Stem cell based therapies are considered a promising approach for repairing the damaged heart. However, the underlying mechanisms that control stem cell mediated cardiac cell fate decisions are still poorly understood. Since GATA-4 and MEF2C are the critical regulators of cardiac differentiation, use of these factors for transfection of mesenchymal stem cells (MSCs) may enhance the potential of these stem cells for cardiac differentiation.

Research objectives

Considering the critical role of cardiac transcription factors in maintaining the structure and function of the heart during the development process, their role in cardiac differentiation is highly anticipated. These genetically modified MSCs could be a promising future therapeutic option for heart diseases.

Research methods

Human umbilical cord-MSCs (hUC-MSCs) were isolated and characterized morphologically and immunologically. The cord derived MSCs were identified by the presence of specific markers via immunocytochemistry and flow cytometry, and by their potential for osteogenic and adipogenic differentiation. hUC-MSCs were transfected with GATA-4, MEF2C, and their combination to direct cardiac differentiation. Cardiac differentiation was confirmed by semiquantitative real-time polymerase chain reaction and immunocytochemistry.

Research results

GATA-4, MEF2C, and their combination induced the differentiation of hUC-MSCs with significant expression of cardiac genes and proteins. Moreover, myotube like structure, which is the main characteristic of cardiomyocytes, was also observed in the transfected cells.

Research conclusions

Overexpression of GATA-4 and MEF2C in hUC-MSCs induces the differentiation of stem cells into cardiac-like cells.

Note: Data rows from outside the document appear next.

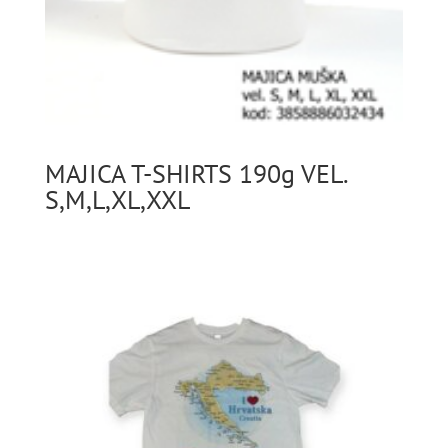
MAJICA T-SHIRTS 190g VEL.
S,M,L,XL,XXL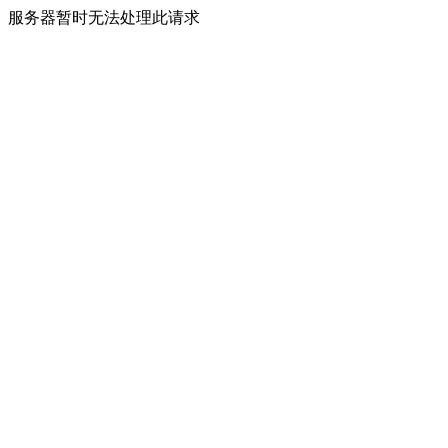
服务器暂时无法处理此请求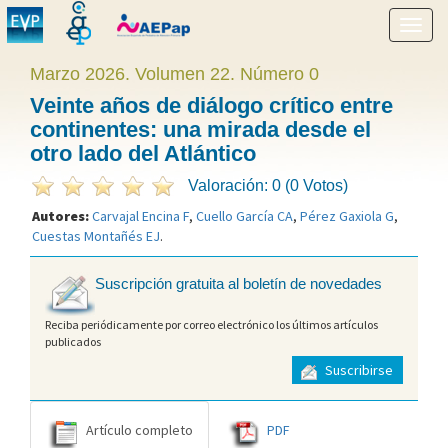
Mostr
menú
Marzo 2026. Volumen 22. Número 0
Veinte años de diálogo crítico entre
continentes: una mirada desde el
otro lado del Atlántico
Valoración: 0 (0 Votos)
Autores:
Carvajal Encina F
,
Cuello García CA
,
Pérez Gaxiola G
,
Cuestas Montañés EJ
.
Suscripción gratuita al boletín de novedades
Reciba periódicamente por correo electrónico los últimos artículos
publicados
Suscribirse
Artículo completo
PDF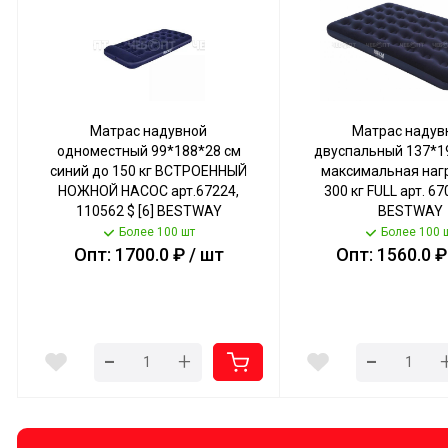
Матрас надувной
Матрас надув
одноместный 99*188*28 см
двуспальный 137*19
синий до 150 кг ВСТРОЕННЫЙ
максимальная нагр
НОЖНОЙ НАСОС арт.67224,
300 кг FULL арт. 670
110562 $ [6] BESTWAY
BESTWAY
Более 100 шт
Более 100 
Опт: 1700.0 ₽ / шт
Опт: 1560.0 ₽
-
-
+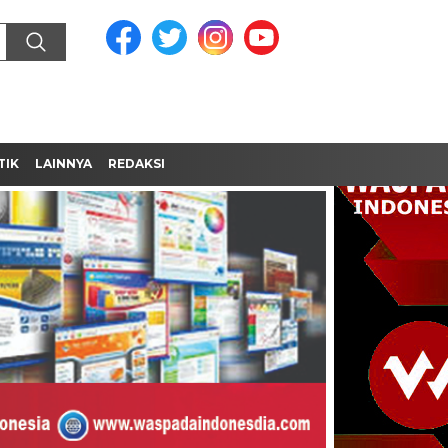
TIK
LAINNYA
REDAKSI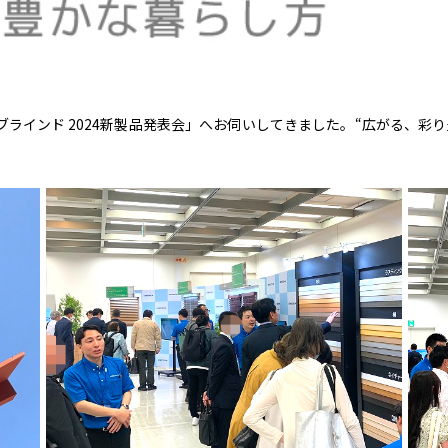
川ブラインド 2024新製品発表会」へお伺いしてきました。“広がる、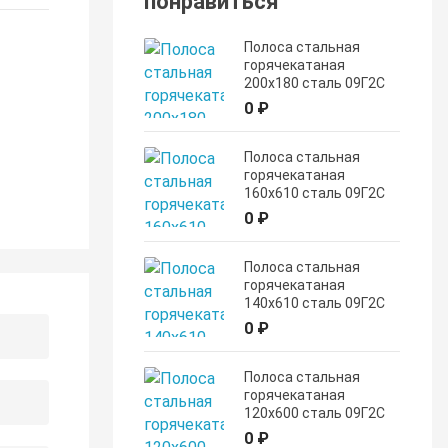
понравиться
Полоса стальная
горячекатаная
200х180 сталь 09Г2С
0 ₽
Полоса стальная
горячекатаная
160х610 сталь 09Г2С
0 ₽
Полоса стальная
горячекатаная
140х610 сталь 09Г2С
0 ₽
Полоса стальная
горячекатаная
120х600 сталь 09Г2С
0 ₽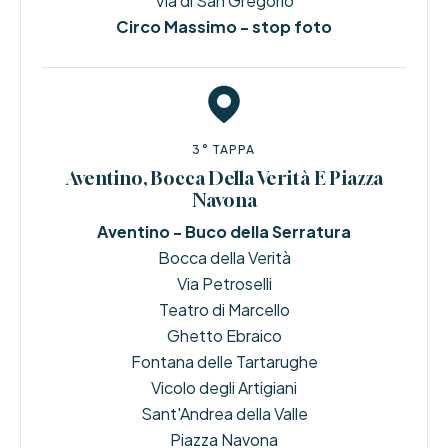
Via di San Gregorio
Circo Massimo - stop foto
3° TAPPA
Aventino, Bocca Della Verità E Piazza
Navona
Aventino - Buco della Serratura
Bocca della Verità
Via Petroselli
Teatro di Marcello
Ghetto Ebraico
Fontana delle Tartarughe
Vicolo degli Artigiani
Sant'Andrea della Valle
Piazza Navona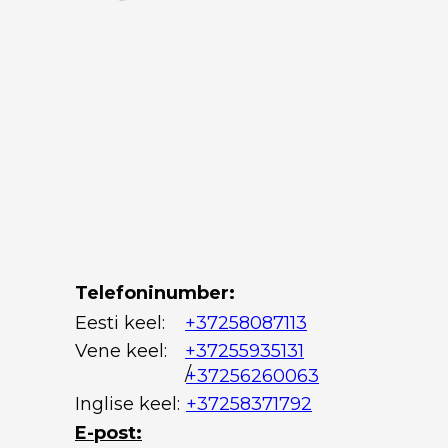
Telefoninumber:
Eesti keel:
+37258087113
Vene keel:
+37255935131
/
+37256260063
Inglise keel:
+37258371792
E-post: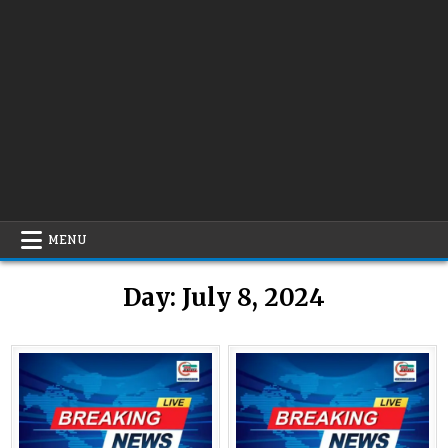
MENU
Day:
July 8, 2024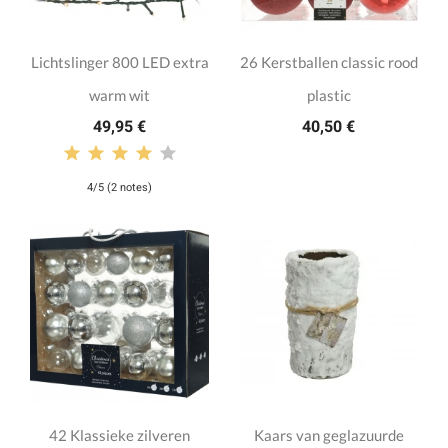
Lichtslinger 800 LED extra
26 Kerstballen classic rood
warm wit
plastic
49,95 €
40,50 €
4/5 (2 notes)
42 Klassieke zilveren
Kaars van geglazuurde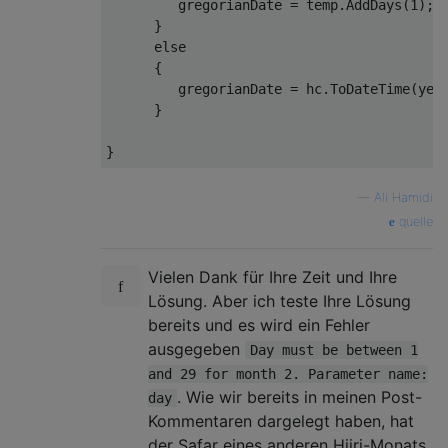
         gregorianDate 
=
 temp
.
AddDays
(
1
);
}
else
{
         gregorianDate 
=
 hc
.
ToDateTime
(
yea
}
}
—
Ali Hamidi
quelle
Vielen Dank für Ihre Zeit und Ihre
Lösung. Aber ich teste Ihre Lösung
bereits und es wird ein Fehler
ausgegeben
Day must be between 1
and 29 for month 2. Parameter name:
. Wie wir bereits in meinen Post-
day
Kommentaren dargelegt haben, hat
der Safar eines anderen Hijri-Monats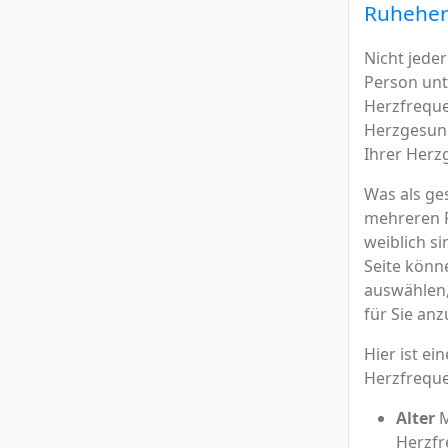
Ruheher
Nicht jeder
Person unt
Herzfreque
Herzgesund
Ihrer Herzg
Was als ge
mehreren F
weiblich si
Seite könn
auswählen,
für Sie anz
Hier ist ei
Herzfreque
Alter
M
Herzfr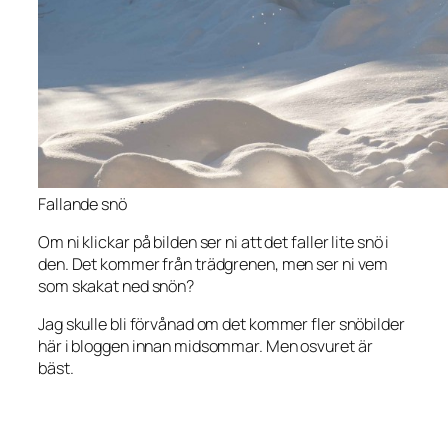
Fallande snö
Om ni klickar på bilden ser ni att det faller lite snö i
den. Det kommer från trädgrenen, men ser ni vem
som skakat ned snön?
Jag skulle bli förvånad om det kommer fler snöbilder
här i bloggen innan midsommar. Men osvuret är
bäst.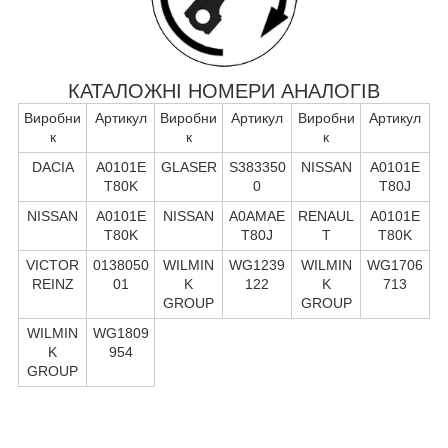
КАТАЛОЖНІ НОМЕРИ АНАЛОГІВ
Виробни
Артикул
Виробни
Артикул
Виробни
Артикул
к
к
к
DACIA
A0101E
GLASER
S383350
NISSAN
A0101E
T80K
0
T80J
NISSAN
A0101E
NISSAN
A0AMAE
RENAUL
A0101E
T80K
T80J
T
T80K
VICTOR
0138050
WILMIN
WG1239
WILMIN
WG1706
REINZ
01
K
122
K
713
GROUP
GROUP
WILMIN
WG1809
K
954
GROUP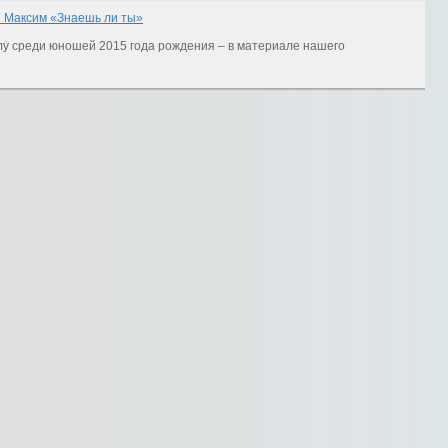
й Максим «Знаешь ли ты»
лу среди юношей 2015 года рождения – в материале нашего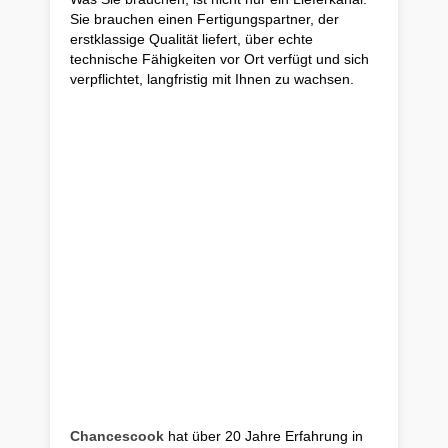
Sie brauchen einen Fertigungspartner, der
erstklassige Qualität liefert, über echte
technische Fähigkeiten vor Ort verfügt und sich
verpflichtet, langfristig mit Ihnen zu wachsen.
Chancescook
hat über 20 Jahre Erfahrung in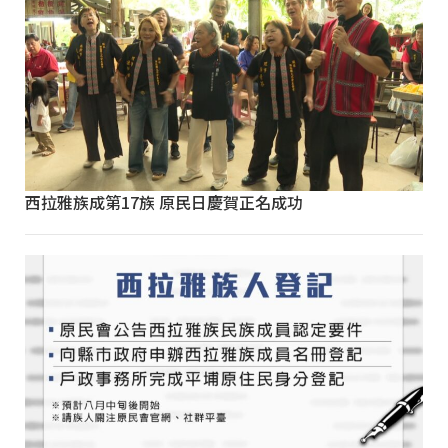
西拉雅族成第17族 原民日慶賀正名成功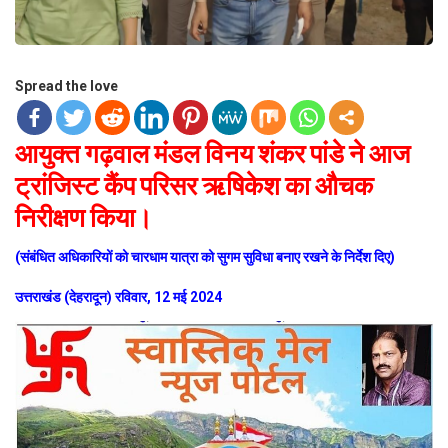
Spread the love
आयुक्त गढ़वाल मंडल विनय शंकर पांडे ने आज
ट्रांजिस्ट कैंप परिसर ऋषिकेश का औचक
निरीक्षण किया।
(संबंधित अधिकारियों को चारधाम यात्रा को सुगम सुविधा बनाए रखने के निर्देश दिए)
उत्तराखंड (देहरादून) रविवार, 12 मई 2024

This study is an attempt to provide deeper insights into the mechanism of trans-cription factors in the cardiac differentiation of stem cells.

Research perspectives

The knowledge of the current study offers a promising therapeutic approach to improve treatment strategies for heart diseases. The genetically modified MSCs may serve as an ideal source for cardiac tissue repair and regeneration.